Ateez! The music, the performances, the fandom...everything about them is giving me joy right now. We have so much to look forward to with their comeback on the horizon!
Planning trips! I am headed to LA this week for a vacation and I can't wait to look at art, eat good food, and enjoy some warm weather. I just planned another trip later this summer with one of my best friends; we'll be taking a road trip down south. I really can't wait to spend long car rides talking about anything and everything.
Working through my backlog of JBL! I just finished Sugar Dog Life and it was delightful. I feel like this one got lost in the shuffle last year, but it was warm and lovely and filled with extended scenes of people cooking and enjoying meals together.

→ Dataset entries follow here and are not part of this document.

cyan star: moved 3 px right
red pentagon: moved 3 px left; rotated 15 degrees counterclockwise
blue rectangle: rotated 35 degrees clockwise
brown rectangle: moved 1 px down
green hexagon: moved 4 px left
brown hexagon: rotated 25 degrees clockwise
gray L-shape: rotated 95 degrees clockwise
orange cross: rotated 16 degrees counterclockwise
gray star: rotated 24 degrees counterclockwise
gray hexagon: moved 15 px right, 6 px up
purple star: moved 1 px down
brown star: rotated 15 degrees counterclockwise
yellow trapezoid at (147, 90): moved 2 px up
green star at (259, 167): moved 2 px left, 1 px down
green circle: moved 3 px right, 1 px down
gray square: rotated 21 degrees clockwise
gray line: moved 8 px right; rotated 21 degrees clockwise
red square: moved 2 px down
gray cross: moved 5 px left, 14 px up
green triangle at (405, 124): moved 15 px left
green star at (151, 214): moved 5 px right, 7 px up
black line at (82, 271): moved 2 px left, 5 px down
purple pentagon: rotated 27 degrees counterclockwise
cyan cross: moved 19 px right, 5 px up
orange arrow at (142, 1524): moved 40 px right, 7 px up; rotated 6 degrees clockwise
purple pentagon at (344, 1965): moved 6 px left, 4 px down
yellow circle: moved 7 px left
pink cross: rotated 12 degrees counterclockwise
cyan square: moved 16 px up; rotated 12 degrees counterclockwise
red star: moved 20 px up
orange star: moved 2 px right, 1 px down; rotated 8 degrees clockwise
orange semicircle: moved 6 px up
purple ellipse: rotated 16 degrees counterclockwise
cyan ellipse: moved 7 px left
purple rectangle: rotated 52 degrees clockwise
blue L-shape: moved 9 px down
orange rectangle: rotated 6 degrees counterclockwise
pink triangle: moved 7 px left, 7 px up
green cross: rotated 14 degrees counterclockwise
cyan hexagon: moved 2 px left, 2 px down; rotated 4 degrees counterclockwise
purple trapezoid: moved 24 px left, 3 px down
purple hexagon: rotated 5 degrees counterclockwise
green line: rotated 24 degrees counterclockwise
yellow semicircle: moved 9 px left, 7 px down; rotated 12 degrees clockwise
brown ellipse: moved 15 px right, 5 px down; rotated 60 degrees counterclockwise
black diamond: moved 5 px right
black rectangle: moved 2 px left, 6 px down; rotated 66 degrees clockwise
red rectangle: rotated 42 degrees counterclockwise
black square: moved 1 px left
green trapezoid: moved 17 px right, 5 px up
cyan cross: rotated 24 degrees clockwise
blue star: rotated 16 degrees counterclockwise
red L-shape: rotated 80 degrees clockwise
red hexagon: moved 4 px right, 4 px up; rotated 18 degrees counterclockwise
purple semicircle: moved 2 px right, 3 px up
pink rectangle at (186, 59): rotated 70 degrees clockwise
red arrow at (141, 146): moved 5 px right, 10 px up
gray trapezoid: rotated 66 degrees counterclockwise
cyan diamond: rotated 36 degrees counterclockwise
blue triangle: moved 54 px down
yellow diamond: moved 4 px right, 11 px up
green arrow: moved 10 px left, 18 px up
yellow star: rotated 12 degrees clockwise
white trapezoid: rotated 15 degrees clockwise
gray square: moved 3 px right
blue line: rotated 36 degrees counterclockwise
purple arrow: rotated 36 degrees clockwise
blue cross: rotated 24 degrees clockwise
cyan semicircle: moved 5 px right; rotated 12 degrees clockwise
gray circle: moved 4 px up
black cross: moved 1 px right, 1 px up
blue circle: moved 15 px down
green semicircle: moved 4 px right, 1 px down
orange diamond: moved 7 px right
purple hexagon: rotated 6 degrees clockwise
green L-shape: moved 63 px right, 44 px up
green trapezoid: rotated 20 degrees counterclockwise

My job! I'm a curator and am currently working on an exhibition for next spring. Today I had a really good writing day and felt proud of the labels I completed. I also got a really lovely email from a senior scholar in my field, who complimented me on a talk I recently gave. He said "I am always most impressed by original research in archives--this is a wonderful piece of work!" This made me so happy I almost cried.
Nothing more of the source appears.